Senior Aytugce Birerdinc is investigating murder and shame in her Mediterranean homeland.
A government and law major, Birerdinc is working as an EXCEL Scholar with Andrea Smith, assistant professor of anthropology and sociology. In EXCEL, students collaborate with faculty on research while earning a stipend. The two are interpreting a series of murders committed by Maltese in the Ottoman Empire borderlands during the 19th century.
They are trying to determine whether the murders reflect the frontier nature of the area or if the natives were carrying out “culturally appropriate” behaviors accepted in the region during that time. Smith says that there is little information on this aspect of Maltese culture, so they will have to look at cultural patterns characteristic of the whole region.
“I will be doing academic research from articles in specialized journals that are written in English, Turkish, and French,” says Birerdinc, who is trilingual. She plans to examine articles on blood feuds, revenge killings, honor codes, and hospitality rules in the eastern Mediterranean.
“We will have to make judgments together on whether the information she finds is relevant to the historical case we are analyzing,” says Smith.
“Aytugce is so well suited to this project, it almost seems tailor-made for her,” she adds. “I think that her greatest challenge will be in limiting what she decides to request and read.

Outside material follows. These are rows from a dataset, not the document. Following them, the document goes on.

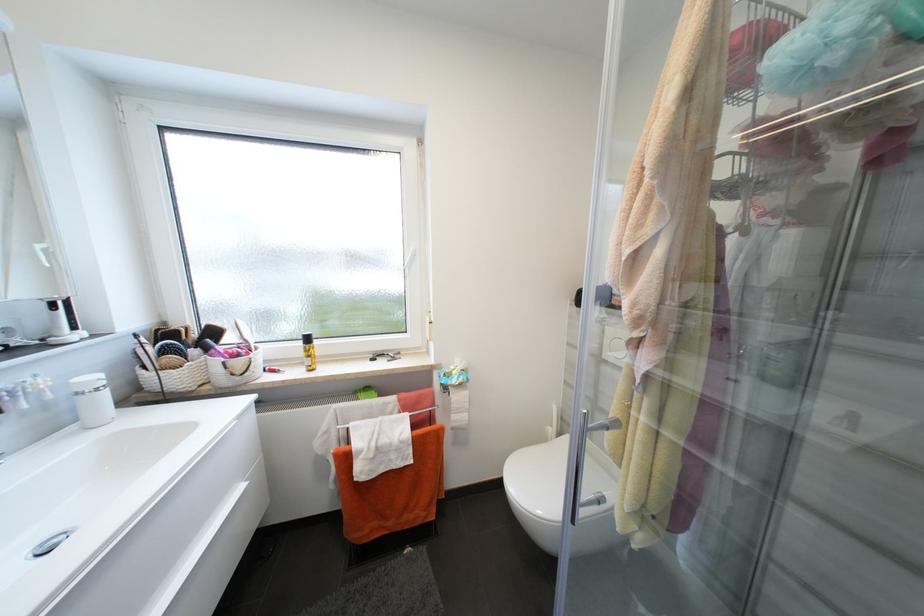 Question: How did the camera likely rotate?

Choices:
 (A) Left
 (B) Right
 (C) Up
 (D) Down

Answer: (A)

So many sources are potentially relevant and interesting. It may be hard to know when we will have enough material for our analysis.”
“The work she [Smith] is conducting is very interesting and I am very happy to have the opportunity to contribute,” says Birerdinc. “I am of Turkish origin and find doing research in this particular area very interesting.”

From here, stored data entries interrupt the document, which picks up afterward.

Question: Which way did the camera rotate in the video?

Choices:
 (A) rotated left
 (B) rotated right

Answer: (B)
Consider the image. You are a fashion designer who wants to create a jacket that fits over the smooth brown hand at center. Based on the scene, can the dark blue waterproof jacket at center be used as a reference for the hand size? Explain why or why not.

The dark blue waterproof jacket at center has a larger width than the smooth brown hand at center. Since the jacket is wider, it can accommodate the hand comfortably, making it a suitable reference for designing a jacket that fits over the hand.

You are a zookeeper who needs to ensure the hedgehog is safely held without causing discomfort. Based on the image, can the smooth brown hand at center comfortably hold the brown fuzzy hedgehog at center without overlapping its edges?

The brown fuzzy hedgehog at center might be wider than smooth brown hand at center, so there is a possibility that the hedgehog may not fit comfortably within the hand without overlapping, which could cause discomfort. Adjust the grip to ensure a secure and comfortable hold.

In a seminar she took last year with Smith, Birerdinc wrote an extensive research paper on social memory and its influences over the ex-Ottoman countries, mainly the Middle East and Northern Africa. Although Birerdinc is well versed in Ottoman history, she found it interesting to see it through the eyes of a different culture, which piqued her curiosity and prompted additional research.
“Aytugce stood out in my Cultural Anthropology class as a student who is remarkably prepared and motivated, and who has a great wealth of knowledge about the world that stems from having lived in many different places,” says Smith. “When Aytugce took my upper-level social memory seminar last term, it was wonderful to converse with her after class about my research interests. She knew exactly what I was talking about right away.”

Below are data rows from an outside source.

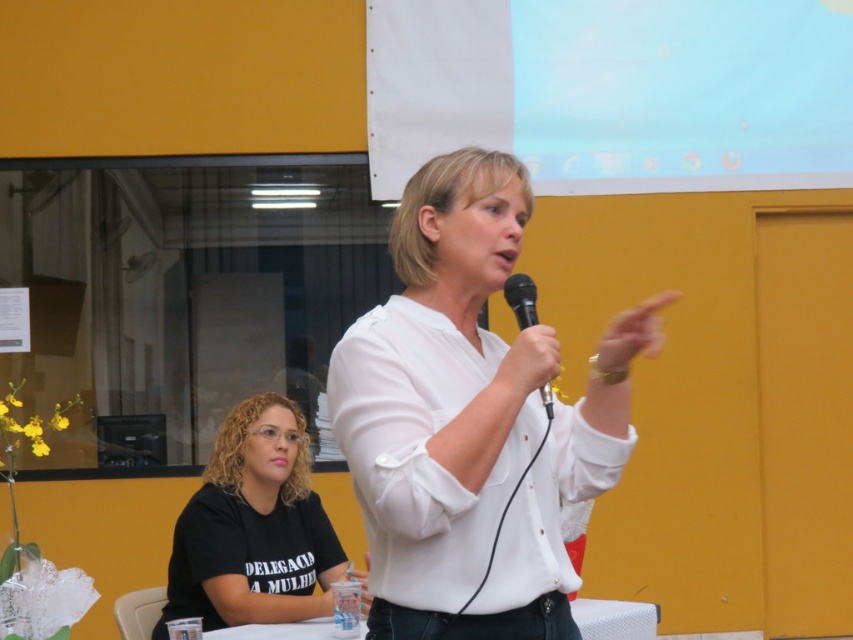 Is white matte shirt at center below white plastic table at lower center?

Incorrect, white matte shirt at center is not positioned below white plastic table at lower center.

In order to click on white matte shirt at center in this screenshot , I will do `click(471, 419)`.

Between black matte shirt at lower left and white plastic table at lower center, which one has more height?

black matte shirt at lower left

Is point (258, 496) closer to viewer compared to point (585, 625)?

No, it is behind (585, 625).

Image resolution: width=853 pixels, height=640 pixels. I want to click on black matte shirt at lower left, so click(254, 529).

How far apart are black matte shirt at lower left and black matte microphone at center?

black matte shirt at lower left is 5.19 feet from black matte microphone at center.

Can you confirm if black matte shirt at lower left is bigger than black matte microphone at center?

Yes.

Is point (297, 499) behind point (537, 316)?

Yes, it is.

In order to click on black matte shirt at lower left in this screenshot , I will do `click(254, 529)`.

Birerdinc spent the summer traveling in Beirut, Lebanon, and Istanbul, Turkey, and studying for the LSATs. She completed an internship with the United Nations High Commission for Refugees, an organization that aids uprooted peoples by providing shelter, food, water, and medicine. She decided whether individuals seeking refugee status fulfilled the requirement guidelines and provided case summaries defending and explaining her decision. An internship with the law firm of Kadige & Kadige gave Birerdinc an opportunity to learn the procedural processes of a law firm and allowed her to write a legal resolution.
She is a member of International Students Association and serves as vice president of French Floor in Keefe Hall.